FALL 2007

Deep Brain Stimulation for Movement Disorders—and More

Parkinson’s disease is caused by a deficiency of dopamine, a chemical that transmits signals between nerve cells. In 1988, when a Hopkins team discovered that the deficiency led certain brain cells to be over-stimulated, not under-stimulated as was previously believed, it became clear that over-active cells could be addressed surgically. In 1997 deep brain stimulation, or DBS, a procedure that had almost disappeared after the introduction of the drug L-dopa around 1965, was approved in the United States for movement disorders.

Now DBS is a standard of care for Parkinson’s, but it also has broad implications for conditions as diverse as obsessive compulsive disorder, obesity and psychiatric disease. Johns Hopkins, with its team of neurosurgeons and fellowship-trained neurologists, is a leading center for DBS in the United States and well positioned to pursue these powerful new treatments.

Fred Lenz evaluates Parkinson’s patient Martha Kowal to see if she is a candidate for deep brain stimulation.

In DBS, a thin insulated wire, or electrode, is inserted through a small opening in the skull and positioned within the targeted brain area, usually, in Parkinson’s patients, the subthalamic nucleus, a tiny mid-brain structure. As with a cardiac pacemaker, an insulated wire is passed under the skin and connects the electrode with a neurostimulator, a battery-run power pack implanted under the skin usually near the collarbone. The generator sends a steady stream of low voltage to the brain, blocking the electrical signals that cause symptoms.

Hopkins neurosurgeon Frederick Lenz was instrumental in reintroducing DBS to neurosurgery after its hiatus. He refined microelectrode recording, an extraordinarily sensitive brain-mapping system which, in DBS, allows surgeons to precisely target specific groups of brain cells.

Lenz and his team have performed more than 400 DBS procedures. “While DBS was once used only in relatively advanced cases of Parkinson’s, we are now taking patients earlier in the course of the disease,” he says.
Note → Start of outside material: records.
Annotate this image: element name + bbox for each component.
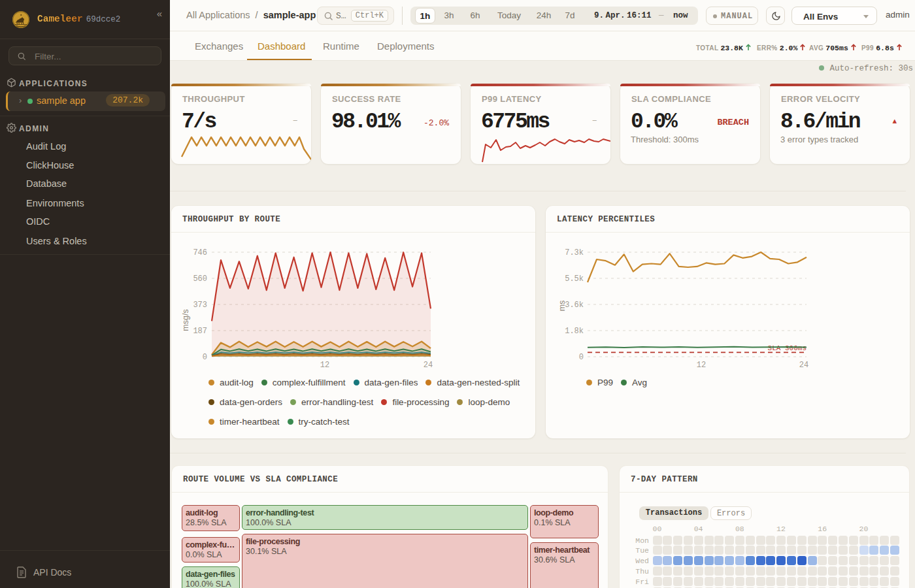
svg-text:5.5k: 5.5k (565, 274, 584, 284)
svg-text:24: 24 (799, 361, 808, 370)
svg-text:1.8k: 1.8k (565, 327, 584, 336)
svg-text:24: 24 (424, 361, 433, 370)
svg-text:746: 746 (193, 248, 207, 257)
svg-text:12: 12 (697, 361, 706, 370)
svg-text:SLA 300ms: SLA 300ms (768, 344, 807, 352)
svg-text:msg/s: msg/s (181, 309, 190, 331)
svg-text:0: 0 (579, 353, 584, 362)
svg-text:7.3k: 7.3k (565, 248, 584, 257)
svg-text:187: 187 (193, 327, 207, 336)
svg-text:373: 373 (193, 301, 207, 310)
svg-text:0: 0 (203, 353, 207, 362)
svg-text:560: 560 (193, 274, 207, 284)
svg-text:3.6k: 3.6k (565, 301, 584, 310)
svg-text:12: 12 (320, 361, 329, 370)
svg-text:ms: ms (557, 301, 567, 312)
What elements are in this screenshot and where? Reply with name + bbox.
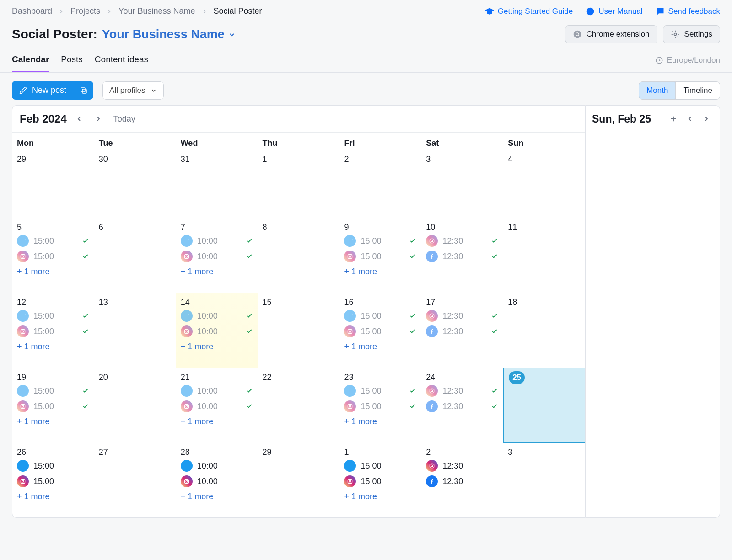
calendar-day[interactable]: 30: [94, 150, 176, 218]
post-event[interactable]: 15:00: [344, 400, 416, 412]
next-day-button[interactable]: [700, 112, 713, 126]
post-event[interactable]: 10:00: [181, 385, 253, 397]
calendar-day[interactable]: 6: [94, 218, 176, 293]
more-events-link[interactable]: + 1 more: [17, 417, 89, 427]
calendar-day[interactable]: 2: [339, 150, 421, 218]
getting-started-link[interactable]: Getting Started Guide: [485, 7, 573, 16]
calendar-day[interactable]: 11: [503, 218, 585, 293]
more-events-link[interactable]: + 1 more: [181, 342, 253, 352]
more-events-link[interactable]: + 1 more: [17, 267, 89, 277]
calendar-day[interactable]: 22: [258, 368, 340, 443]
calendar-day[interactable]: 15: [258, 293, 340, 368]
calendar-day[interactable]: 18: [503, 293, 585, 368]
post-event[interactable]: 12:30: [426, 475, 498, 487]
post-event[interactable]: 10:00: [181, 400, 253, 412]
calendar-day[interactable]: 12 15:00 15:00+ 1 more: [12, 293, 94, 368]
post-event[interactable]: 15:00: [17, 325, 89, 337]
calendar-day[interactable]: 25: [503, 368, 585, 443]
post-event[interactable]: 15:00: [344, 325, 416, 337]
more-events-link[interactable]: + 1 more: [17, 342, 89, 352]
calendar-day[interactable]: 29: [12, 150, 94, 218]
post-event[interactable]: 15:00: [17, 310, 89, 322]
post-event[interactable]: 12:30: [426, 385, 498, 397]
calendar-day[interactable]: 19 15:00 15:00+ 1 more: [12, 368, 94, 443]
post-event[interactable]: 15:00: [344, 460, 416, 472]
calendar-day[interactable]: 16 15:00 15:00+ 1 more: [339, 293, 421, 368]
post-event[interactable]: 15:00: [344, 475, 416, 487]
new-post-button[interactable]: New post: [12, 81, 74, 100]
breadcrumb-item[interactable]: Projects: [70, 6, 100, 16]
calendar-day[interactable]: 14 10:00 10:00+ 1 more: [176, 293, 258, 368]
more-events-link[interactable]: + 1 more: [344, 267, 416, 277]
post-event[interactable]: 10:00: [181, 310, 253, 322]
add-post-button[interactable]: [667, 112, 680, 126]
post-event[interactable]: 15:00: [344, 251, 416, 262]
calendar-day[interactable]: 9 15:00 15:00+ 1 more: [339, 218, 421, 293]
prev-month-button[interactable]: [72, 112, 86, 126]
post-event[interactable]: 12:30: [426, 251, 498, 262]
post-event[interactable]: 10:00: [181, 251, 253, 262]
tab-content-ideas[interactable]: Content ideas: [95, 48, 148, 72]
calendar-day[interactable]: 4: [503, 150, 585, 218]
calendar-day[interactable]: 26 15:00 15:00+ 1 more: [12, 443, 94, 517]
post-event[interactable]: 15:00: [17, 475, 89, 487]
more-events-link[interactable]: + 1 more: [344, 492, 416, 501]
calendar-day[interactable]: 21 10:00 10:00+ 1 more: [176, 368, 258, 443]
calendar-day[interactable]: 23 15:00 15:00+ 1 more: [339, 368, 421, 443]
calendar-day[interactable]: 2 12:30 12:30: [421, 443, 503, 517]
post-event[interactable]: 15:00: [17, 400, 89, 412]
post-event[interactable]: 12:30: [426, 460, 498, 472]
today-button[interactable]: Today: [113, 114, 135, 124]
calendar-day[interactable]: 24 12:30 12:30: [421, 368, 503, 443]
post-event[interactable]: 10:00: [181, 325, 253, 337]
calendar-day[interactable]: 31: [176, 150, 258, 218]
calendar-day[interactable]: 17 12:30 12:30: [421, 293, 503, 368]
breadcrumb-item[interactable]: Your Business Name: [118, 6, 195, 16]
chrome-extension-button[interactable]: Chrome extension: [565, 25, 657, 43]
calendar-day[interactable]: 7 10:00 10:00+ 1 more: [176, 218, 258, 293]
tab-calendar[interactable]: Calendar: [12, 48, 49, 72]
post-event[interactable]: 12:30: [426, 310, 498, 322]
calendar-day[interactable]: 1 15:00 15:00+ 1 more: [339, 443, 421, 517]
calendar-day[interactable]: 28 10:00 10:00+ 1 more: [176, 443, 258, 517]
calendar-day[interactable]: 5 15:00 15:00+ 1 more: [12, 218, 94, 293]
calendar-day[interactable]: 20: [94, 368, 176, 443]
user-manual-link[interactable]: User Manual: [586, 7, 642, 16]
post-event[interactable]: 15:00: [17, 460, 89, 472]
post-event[interactable]: 15:00: [17, 235, 89, 247]
post-event[interactable]: 15:00: [344, 310, 416, 322]
calendar-day[interactable]: 10 12:30 12:30: [421, 218, 503, 293]
post-event[interactable]: 10:00: [181, 475, 253, 487]
calendar-day[interactable]: 3: [421, 150, 503, 218]
post-event[interactable]: 12:30: [426, 235, 498, 247]
calendar-day[interactable]: 27: [94, 443, 176, 517]
calendar-day[interactable]: 3: [503, 443, 585, 517]
calendar-day[interactable]: 13: [94, 293, 176, 368]
post-event[interactable]: 12:30: [426, 400, 498, 412]
prev-day-button[interactable]: [683, 112, 697, 126]
post-event[interactable]: 15:00: [344, 385, 416, 397]
settings-button[interactable]: Settings: [663, 25, 720, 43]
profiles-dropdown[interactable]: All profiles: [102, 81, 164, 100]
project-dropdown[interactable]: Your Business Name: [102, 27, 236, 42]
breadcrumb-item[interactable]: Dashboard: [12, 6, 52, 16]
view-month-button[interactable]: Month: [639, 81, 676, 100]
more-events-link[interactable]: + 1 more: [181, 417, 253, 427]
post-event[interactable]: 10:00: [181, 235, 253, 247]
more-events-link[interactable]: + 1 more: [17, 492, 89, 501]
calendar-day[interactable]: 1: [258, 150, 340, 218]
post-event[interactable]: 12:30: [426, 325, 498, 337]
more-events-link[interactable]: + 1 more: [344, 342, 416, 352]
post-event[interactable]: 15:00: [344, 235, 416, 247]
tab-posts[interactable]: Posts: [61, 48, 83, 72]
view-timeline-button[interactable]: Timeline: [675, 82, 720, 99]
more-events-link[interactable]: + 1 more: [344, 417, 416, 427]
post-event[interactable]: 10:00: [181, 460, 253, 472]
next-month-button[interactable]: [92, 112, 105, 126]
calendar-day[interactable]: 29: [258, 443, 340, 517]
new-post-more-button[interactable]: [74, 81, 93, 100]
more-events-link[interactable]: + 1 more: [181, 492, 253, 501]
post-event[interactable]: 15:00: [17, 385, 89, 397]
more-events-link[interactable]: + 1 more: [181, 267, 253, 277]
send-feedback-link[interactable]: Send feedback: [656, 7, 720, 16]
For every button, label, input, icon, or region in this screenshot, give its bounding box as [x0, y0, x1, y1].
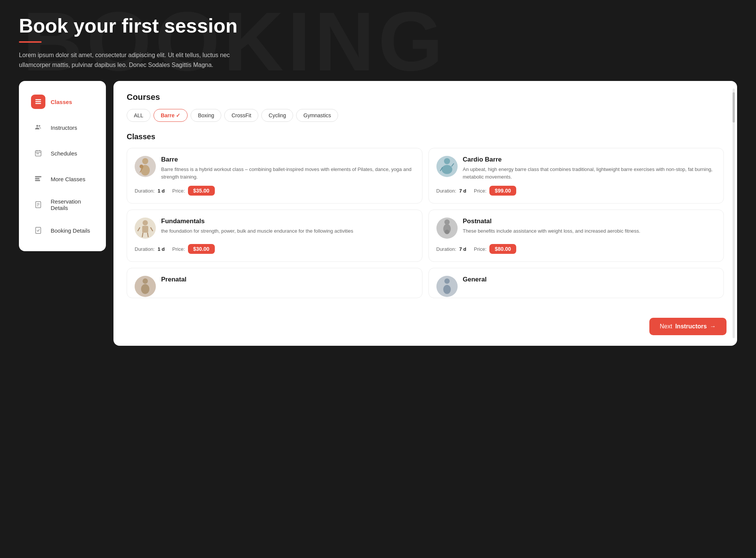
price-badge-postnatal[interactable]: $80.00 [489, 244, 516, 254]
class-card-general[interactable]: General [428, 268, 724, 298]
svg-rect-13 [35, 180, 40, 181]
sidebar-item-classes[interactable]: Classes [23, 89, 102, 114]
header-description: Lorem ipsum dolor sit amet, consectetur … [19, 50, 238, 70]
svg-point-33 [444, 219, 450, 225]
price-badge-barre[interactable]: $35.00 [188, 186, 215, 196]
class-desc-postnatal: These benefits include assistance with w… [463, 227, 641, 235]
main-layout: Classes Instructors [19, 81, 737, 346]
class-avatar-general [436, 276, 458, 297]
class-info-cardio-barre: Cardio Barre An upbeat, high energy barr… [463, 156, 716, 180]
class-desc-cardio-barre: An upbeat, high energy barre class that … [463, 166, 716, 180]
svg-point-24 [442, 165, 452, 174]
svg-line-32 [147, 233, 148, 237]
next-instructors-button[interactable]: Next Instructors → [649, 318, 727, 335]
sidebar: Classes Instructors [19, 81, 106, 251]
svg-point-4 [39, 125, 40, 127]
svg-rect-18 [36, 227, 40, 234]
svg-line-29 [138, 227, 140, 231]
class-card-fundamentals[interactable]: Fundamentals the foundation for strength… [127, 210, 422, 262]
filter-tab-barre[interactable]: Barre ✓ [154, 109, 188, 122]
duration-value-fundamentals: 1 d [158, 246, 165, 252]
sidebar-label-more-classes: More Classes [51, 176, 85, 182]
class-card-header-cardio-barre: Cardio Barre An upbeat, high energy barr… [436, 156, 716, 180]
sidebar-item-schedules[interactable]: Schedules [23, 141, 102, 166]
sidebar-label-schedules: Schedules [51, 150, 77, 157]
class-name-cardio-barre: Cardio Barre [463, 156, 716, 163]
next-button-bold-text: Instructors [675, 323, 707, 330]
svg-rect-9 [37, 153, 38, 154]
svg-point-3 [36, 125, 38, 127]
class-avatar-prenatal [135, 276, 156, 297]
class-card-postnatal[interactable]: Postnatal These benefits include assista… [428, 210, 724, 262]
duration-value-cardio: 7 d [459, 188, 466, 194]
svg-rect-28 [142, 226, 148, 233]
class-avatar-barre [135, 156, 156, 177]
class-card-header-postnatal: Postnatal These benefits include assista… [436, 218, 716, 239]
sidebar-label-instructors: Instructors [51, 124, 77, 131]
svg-line-30 [151, 227, 153, 231]
class-avatar-fundamentals [135, 218, 156, 239]
svg-rect-12 [35, 178, 40, 179]
instructors-icon [31, 120, 45, 135]
price-label-cardio: Price: [474, 188, 486, 194]
svg-rect-0 [36, 99, 41, 101]
filter-tab-crossfit[interactable]: CrossFit [224, 109, 258, 122]
filter-tabs: ALL Barre ✓ Boxing CrossFit Cycling Gymn… [127, 109, 724, 122]
class-name-general: General [463, 276, 487, 283]
svg-rect-1 [36, 101, 41, 103]
class-card-header-fundamentals: Fundamentals the foundation for strength… [135, 218, 414, 239]
price-label-barre: Price: [172, 188, 185, 194]
courses-section-title: Courses [127, 92, 724, 102]
duration-label-cardio: Duration: [436, 188, 456, 194]
svg-rect-2 [36, 103, 41, 104]
class-card-header-prenatal: Prenatal [135, 276, 414, 297]
schedules-icon [31, 146, 45, 160]
duration-value-postnatal: 7 d [459, 246, 466, 252]
class-card-cardio-barre[interactable]: Cardio Barre An upbeat, high energy barr… [428, 148, 724, 204]
sidebar-item-instructors[interactable]: Instructors [23, 115, 102, 140]
class-name-barre: Barre [161, 156, 414, 163]
content-area: Courses ALL Barre ✓ Boxing CrossFit Cycl… [113, 81, 737, 346]
filter-tab-boxing[interactable]: Boxing [191, 109, 221, 122]
class-footer-postnatal: Duration: 7 d Price: $80.00 [436, 244, 716, 254]
svg-point-36 [143, 278, 148, 284]
class-card-prenatal[interactable]: Prenatal [127, 268, 422, 298]
sidebar-item-booking-details[interactable]: Booking Details [23, 218, 102, 243]
class-footer-fundamentals: Duration: 1 d Price: $30.00 [135, 244, 414, 254]
class-name-prenatal: Prenatal [161, 276, 186, 283]
class-name-fundamentals: Fundamentals [161, 218, 353, 225]
class-info-barre: Barre Barre fitness is a hybrid workout … [161, 156, 414, 180]
classes-icon [31, 95, 45, 109]
class-avatar-cardio-barre [436, 156, 458, 177]
filter-tab-all[interactable]: ALL [127, 109, 151, 122]
price-badge-cardio-barre[interactable]: $99.00 [489, 186, 516, 196]
more-classes-icon [31, 172, 45, 186]
sidebar-item-more-classes[interactable]: More Classes [23, 166, 102, 191]
scrollbar-thumb[interactable] [733, 92, 735, 123]
filter-tab-cycling[interactable]: Cycling [261, 109, 293, 122]
svg-point-23 [444, 158, 450, 164]
class-info-general: General [463, 276, 487, 286]
page-header: Book your first session Lorem ipsum dolo… [19, 15, 737, 70]
filter-tab-gymnastics[interactable]: Gymnastics [296, 109, 338, 122]
svg-rect-10 [38, 153, 39, 154]
booking-icon [31, 223, 45, 238]
sidebar-item-reservation-details[interactable]: Reservation Details [23, 192, 102, 217]
sidebar-label-classes: Classes [51, 99, 72, 105]
next-button-arrow: → [710, 323, 716, 330]
class-footer-cardio-barre: Duration: 7 d Price: $99.00 [436, 186, 716, 196]
next-button-normal-text: Next [660, 323, 672, 330]
classes-grid: Barre Barre fitness is a hybrid workout … [127, 148, 724, 298]
class-info-fundamentals: Fundamentals the foundation for strength… [161, 218, 353, 235]
page-title: Book your first session [19, 15, 737, 37]
sidebar-label-booking-details: Booking Details [51, 227, 90, 234]
class-footer-barre: Duration: 1 d Price: $35.00 [135, 186, 414, 196]
duration-label-barre: Duration: [135, 188, 155, 194]
svg-point-27 [143, 220, 148, 225]
price-badge-fundamentals[interactable]: $30.00 [188, 244, 215, 254]
scrollbar-track[interactable] [733, 89, 735, 338]
class-card-header-general: General [436, 276, 716, 297]
class-card-header-barre: Barre Barre fitness is a hybrid workout … [135, 156, 414, 180]
header-underline [19, 41, 42, 43]
class-card-barre[interactable]: Barre Barre fitness is a hybrid workout … [127, 148, 422, 204]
In Lenz’s hands, involuntary movements improve significantly in 90 percent of patients. Gait improves in 70 to 80 percent. “Almost everyone gets at least a 50 percent reduction in medicine; some can stop taking their drugs completely,” says Lenz. “The risk of infection is 1.5 percent. The risk of a bleed is 1.5 percent. Of that group, less than 1 percent will have a serious hemorrhage. It’s up to the patients to decide whether the problems are significant enough to take the small but present risks of the procedure in order to achieve those results.”

DBS for Depression?
Over the last decade, deep brain stimulation has proven so successful in relieving the symptoms of Parkinson’s disease that clinicians now are casting their eye on other areas that hold promise for this increasingly popular surgical procedure.

DBS has been done experimentally elsewhere on a small number of patients with treatment-resistant depression. The results so far have been promising, and though there has yet to be a definitive randomized study, the concept remains an exciting possibility.

“With movement disorders, we had great preliminary data, we had strong evidence for the target of your procedure, we had the failure of optimal drug therapy,” says neurosurgeon Frederick Lenz, referring to levadopa, the drug many Parkinson’s patients develop a resistance to. “In depression, these lines of evidence are less clear.

“However, neuroscience is advancing at a very rapid pace. I don’t doubt that within a few years implantation of DBS electrodes in patients with psychiatric disease could be the standard of care for depression that is refractory to medical treatment.”